Wednesday, March 23, 2016

Flying Monkey Game

Jeffrey and I are working together to make our first game. Both of us want to contribute as a programmer, however as artist is as important as programmer and I can't draw so Jeffrey agreed on the drawing job. In our first meeting, we talked about ideas, what we should do, what our game should be and I wanted to create a game about a monkey, because this year is a Monkey year. At first, I just want to create some random monkey climbing around in the jungle, avoiding danger and taking objectives. Then Jeffrey thought it would be great if we have a flying monkey riding a jet pack with a gun, shooting enemies with bananas so we came up with this game: Flying Monkey.
My role is to create interaction with all the characters, we planned to make it endless run and random spiders or snakes would appear and we have to avoid it or shoot it down, but I have not figure out how to create random stuff and endless room. Therefore for our first playable, I just made one simple game with five big black spider running around in a simple path, our monkey can shoot them down to pick up the giant banana and win the game. Here is the link to our first playable ever: link.
My main question is should I create a fence around the room, that limits our monkey's movement, I think that would be create, and easier to show that spider crawl up and down from there. We will develop the game more and more, and will come up with a better version of Flying Monkey soon.

Wednesday, March 9, 2016

Video Games Experience


On Monday March 7, 2016 Garrett and I played several games, but the three most impressive to me are "This is the only level", "The Beagles", and "Wizard Wizard." The common things between the three games are simple designs, jumping to avoid dangerous traps and using arrow buttons as main movement. "This is the only level" is really interesting, if I had not watched Garrett played it, I would have no ideas how to pass through the stages. There are different stages with different environments but the same objective: to go through the gate at the right corner.
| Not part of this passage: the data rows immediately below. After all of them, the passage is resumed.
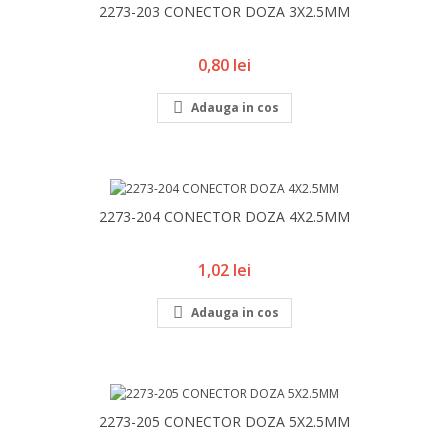
2273-203 CONECTOR DOZA 3X2.5MM
Pret
0,80 lei

Adauga in cos
2273-204 CONECTOR DOZA 4X2.5MM
Pret
1,02 lei

Adauga in cos
2273-205 CONECTOR DOZA 5X2.5MM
At each stage, there is one short line at the left corner as a hint to player how to pass the stage. The game shows us different ways to show one problem, and sometimes it requires an open-minded player to figure out new, out of the box thinking to reach the final stage (for example: refreshing the stage, reading the credits, etc). For "Wizard Wizard", this game is the most difficult among the three. We died more than fifty times that night just to pass seven stages. The game's mechanic is simple and often seen at most game: jumping around to avoid the saw and get the key, to reach the gate. The wizard can use double jump too so it makes him more flexible for going up and down levels. The last game is "The Beagles" where we need to go to different height levels to rescue all the beagles, if we miss one, we lose. To go to higher level, we have to use rope; to go to lower level, we can either jump straight down or use parachute if it is too high. We have to fight the doctors and pet controls by shooting owls at them; ropes, parachutes and owls are picked up along the way. All there games are fun to play and watch. Garrett played "This is the only level" first, and he has played it many times before, that makes him the expert to go through the level really fast and gives me the idea of how to pass it with an open thinking. New tricks and skills are easily to learn if you watch others play it first, so that you can make it your own and develop the tricks.